PROBLEM STATEMENT:
Would you print all of the records below exactly, without skipping any?

DATA LISTING:
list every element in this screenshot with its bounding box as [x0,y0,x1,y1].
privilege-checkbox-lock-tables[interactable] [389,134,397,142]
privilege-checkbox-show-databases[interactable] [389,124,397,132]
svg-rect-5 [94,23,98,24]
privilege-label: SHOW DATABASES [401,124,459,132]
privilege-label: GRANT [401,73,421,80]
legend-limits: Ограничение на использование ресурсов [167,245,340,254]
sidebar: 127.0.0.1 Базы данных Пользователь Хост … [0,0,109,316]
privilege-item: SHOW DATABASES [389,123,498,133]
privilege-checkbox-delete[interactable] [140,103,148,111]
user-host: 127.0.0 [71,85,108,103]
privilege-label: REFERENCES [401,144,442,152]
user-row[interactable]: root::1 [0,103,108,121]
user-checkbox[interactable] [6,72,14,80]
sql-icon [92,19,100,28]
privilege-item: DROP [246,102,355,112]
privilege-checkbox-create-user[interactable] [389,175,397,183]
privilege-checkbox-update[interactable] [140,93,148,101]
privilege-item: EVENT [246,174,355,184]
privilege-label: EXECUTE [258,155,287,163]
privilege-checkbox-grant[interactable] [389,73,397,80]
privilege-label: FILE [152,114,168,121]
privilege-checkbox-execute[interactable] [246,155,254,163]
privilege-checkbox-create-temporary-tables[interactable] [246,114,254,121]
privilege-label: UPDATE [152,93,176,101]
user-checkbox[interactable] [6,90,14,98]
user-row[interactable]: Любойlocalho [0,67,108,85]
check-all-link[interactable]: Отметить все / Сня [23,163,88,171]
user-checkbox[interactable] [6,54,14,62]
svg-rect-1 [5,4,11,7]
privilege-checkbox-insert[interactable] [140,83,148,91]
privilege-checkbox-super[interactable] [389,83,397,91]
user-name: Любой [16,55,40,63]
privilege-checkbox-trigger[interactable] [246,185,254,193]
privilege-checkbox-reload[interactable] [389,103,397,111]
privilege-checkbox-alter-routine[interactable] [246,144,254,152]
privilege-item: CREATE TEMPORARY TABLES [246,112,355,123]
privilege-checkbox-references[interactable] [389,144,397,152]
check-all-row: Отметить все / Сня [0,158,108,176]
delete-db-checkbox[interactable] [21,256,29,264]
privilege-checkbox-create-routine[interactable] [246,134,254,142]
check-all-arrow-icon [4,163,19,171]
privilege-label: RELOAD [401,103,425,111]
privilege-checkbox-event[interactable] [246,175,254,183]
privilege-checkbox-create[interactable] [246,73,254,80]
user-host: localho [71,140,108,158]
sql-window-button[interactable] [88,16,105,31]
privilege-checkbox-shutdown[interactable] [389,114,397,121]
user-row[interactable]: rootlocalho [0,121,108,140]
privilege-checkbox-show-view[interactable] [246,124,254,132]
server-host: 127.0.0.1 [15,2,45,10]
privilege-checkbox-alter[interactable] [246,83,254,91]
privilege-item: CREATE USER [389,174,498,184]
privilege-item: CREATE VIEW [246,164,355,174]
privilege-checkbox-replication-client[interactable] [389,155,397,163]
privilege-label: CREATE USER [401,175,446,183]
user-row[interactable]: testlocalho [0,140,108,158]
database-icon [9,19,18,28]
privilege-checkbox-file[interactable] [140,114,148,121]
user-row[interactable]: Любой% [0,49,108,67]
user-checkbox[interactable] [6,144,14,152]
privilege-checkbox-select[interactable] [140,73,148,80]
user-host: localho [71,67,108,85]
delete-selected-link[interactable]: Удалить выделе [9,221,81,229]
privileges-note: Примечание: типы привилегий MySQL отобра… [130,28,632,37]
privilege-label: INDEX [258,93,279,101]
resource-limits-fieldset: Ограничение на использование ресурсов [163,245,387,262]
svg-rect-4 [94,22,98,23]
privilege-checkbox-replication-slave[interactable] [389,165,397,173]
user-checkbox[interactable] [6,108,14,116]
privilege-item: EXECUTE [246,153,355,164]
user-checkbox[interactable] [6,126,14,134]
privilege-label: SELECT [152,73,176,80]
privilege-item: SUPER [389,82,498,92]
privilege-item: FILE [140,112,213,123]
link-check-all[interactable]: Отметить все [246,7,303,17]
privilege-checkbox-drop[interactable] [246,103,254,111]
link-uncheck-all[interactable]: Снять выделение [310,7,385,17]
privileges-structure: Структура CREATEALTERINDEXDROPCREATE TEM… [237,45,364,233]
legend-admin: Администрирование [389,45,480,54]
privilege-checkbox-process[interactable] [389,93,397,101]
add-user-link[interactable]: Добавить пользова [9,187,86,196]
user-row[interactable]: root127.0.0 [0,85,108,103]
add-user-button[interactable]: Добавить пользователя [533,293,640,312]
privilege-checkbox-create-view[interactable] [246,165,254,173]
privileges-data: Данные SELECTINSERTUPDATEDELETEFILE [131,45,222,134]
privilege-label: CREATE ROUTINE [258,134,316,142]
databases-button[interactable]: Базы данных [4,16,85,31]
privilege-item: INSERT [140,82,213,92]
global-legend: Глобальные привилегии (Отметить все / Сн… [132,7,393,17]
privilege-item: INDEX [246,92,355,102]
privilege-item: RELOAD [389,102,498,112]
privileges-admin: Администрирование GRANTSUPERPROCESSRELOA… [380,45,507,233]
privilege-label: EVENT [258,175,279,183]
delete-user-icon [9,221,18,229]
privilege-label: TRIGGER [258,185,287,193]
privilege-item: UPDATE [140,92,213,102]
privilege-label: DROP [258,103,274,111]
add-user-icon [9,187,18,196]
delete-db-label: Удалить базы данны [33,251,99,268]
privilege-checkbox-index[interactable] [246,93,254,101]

YOUR SOLUTION:
list every element in this screenshot with its bounding box as [x0,y0,x1,y1].
privilege-checkbox-lock-tables[interactable] [389,134,397,142]
privilege-checkbox-show-databases[interactable] [389,124,397,132]
svg-rect-5 [94,23,98,24]
privilege-label: SHOW DATABASES [401,124,459,132]
privilege-label: GRANT [401,73,421,80]
legend-limits: Ограничение на использование ресурсов [167,245,340,254]
sidebar: 127.0.0.1 Базы данных Пользователь Хост … [0,0,109,316]
privilege-item: SHOW DATABASES [389,123,498,133]
privilege-checkbox-delete[interactable] [140,103,148,111]
user-host: 127.0.0 [71,85,108,103]
privilege-label: REFERENCES [401,144,442,152]
user-row[interactable]: root::1 [0,103,108,121]
user-checkbox[interactable] [6,72,14,80]
sql-icon [92,19,100,28]
privilege-item: DROP [246,102,355,112]
privilege-checkbox-create-user[interactable] [389,175,397,183]
privilege-checkbox-update[interactable] [140,93,148,101]
privilege-item: EVENT [246,174,355,184]
privilege-label: EXECUTE [258,155,287,163]
privilege-checkbox-grant[interactable] [389,73,397,80]
privilege-label: FILE [152,114,168,121]
privilege-checkbox-execute[interactable] [246,155,254,163]
privilege-checkbox-create-temporary-tables[interactable] [246,114,254,121]
privilege-label: UPDATE [152,93,176,101]
user-checkbox[interactable] [6,90,14,98]
user-row[interactable]: Любойlocalho [0,67,108,85]
check-all-link[interactable]: Отметить все / Сня [23,163,88,171]
user-checkbox[interactable] [6,54,14,62]
svg-rect-1 [5,4,11,7]
privilege-checkbox-insert[interactable] [140,83,148,91]
privilege-checkbox-super[interactable] [389,83,397,91]
user-name: Любой [16,55,40,63]
privilege-checkbox-trigger[interactable] [246,185,254,193]
privilege-checkbox-reload[interactable] [389,103,397,111]
privilege-checkbox-alter-routine[interactable] [246,144,254,152]
privilege-item: CREATE TEMPORARY TABLES [246,112,355,123]
privilege-checkbox-references[interactable] [389,144,397,152]
check-all-row: Отметить все / Сня [0,158,108,176]
delete-db-checkbox[interactable] [21,256,29,264]
privilege-checkbox-create-routine[interactable] [246,134,254,142]
check-all-arrow-icon [4,163,19,171]
privilege-label: RELOAD [401,103,425,111]
privilege-checkbox-event[interactable] [246,175,254,183]
privilege-checkbox-create[interactable] [246,73,254,80]
user-host: localho [71,140,108,158]
sql-window-button[interactable] [88,16,105,31]
privilege-checkbox-shutdown[interactable] [389,114,397,121]
user-row[interactable]: rootlocalho [0,121,108,140]
privilege-checkbox-show-view[interactable] [246,124,254,132]
server-host: 127.0.0.1 [15,2,45,10]
privilege-checkbox-alter[interactable] [246,83,254,91]
privilege-item: CREATE USER [389,174,498,184]
privilege-item: CREATE VIEW [246,164,355,174]
privilege-checkbox-replication-client[interactable] [389,155,397,163]
privilege-label: CREATE USER [401,175,446,183]
user-row[interactable]: testlocalho [0,140,108,158]
database-icon [9,19,18,28]
privilege-checkbox-file[interactable] [140,114,148,121]
user-row[interactable]: Любой% [0,49,108,67]
user-checkbox[interactable] [6,144,14,152]
privilege-checkbox-select[interactable] [140,73,148,80]
user-host: localho [71,67,108,85]
delete-selected-link[interactable]: Удалить выделе [9,221,81,229]
privileges-note: Примечание: типы привилегий MySQL отобра… [130,28,632,37]
privilege-label: INDEX [258,93,279,101]
resource-limits-fieldset: Ограничение на использование ресурсов [163,245,387,262]
svg-rect-4 [94,22,98,23]
privilege-checkbox-replication-slave[interactable] [389,165,397,173]
user-checkbox[interactable] [6,108,14,116]
privilege-item: EXECUTE [246,153,355,164]
user-checkbox[interactable] [6,126,14,134]
privilege-label: SELECT [152,73,176,80]
privilege-item: SUPER [389,82,498,92]
privilege-item: FILE [140,112,213,123]
link-check-all[interactable]: Отметить все [246,7,303,17]
privilege-checkbox-drop[interactable] [246,103,254,111]
link-uncheck-all[interactable]: Снять выделение [310,7,385,17]
privileges-structure: Структура CREATEALTERINDEXDROPCREATE TEM… [237,45,364,233]
legend-admin: Администрирование [389,45,480,54]
privilege-checkbox-process[interactable] [389,93,397,101]
add-user-link[interactable]: Добавить пользова [9,187,86,196]
user-row[interactable]: root127.0.0 [0,85,108,103]
add-user-button[interactable]: Добавить пользователя [533,293,640,312]
privilege-checkbox-create-view[interactable] [246,165,254,173]
privileges-data: Данные SELECTINSERTUPDATEDELETEFILE [131,45,222,134]
privilege-label: CREATE ROUTINE [258,134,316,142]
databases-button[interactable]: Базы данных [4,16,85,31]
privilege-item: INSERT [140,82,213,92]
global-legend: Глобальные привилегии (Отметить все / Сн… [132,7,393,17]
privilege-item: INDEX [246,92,355,102]
privilege-item: RELOAD [389,102,498,112]
privileges-admin: Администрирование GRANTSUPERPROCESSRELOA… [380,45,507,233]
privilege-label: EVENT [258,175,279,183]
delete-user-icon [9,221,18,229]
privilege-label: TRIGGER [258,185,287,193]
privilege-item: UPDATE [140,92,213,102]
privilege-label: DROP [258,103,274,111]
add-user-icon [9,187,18,196]
delete-db-label: Удалить базы данны [33,251,99,268]
privilege-checkbox-index[interactable] [246,93,254,101]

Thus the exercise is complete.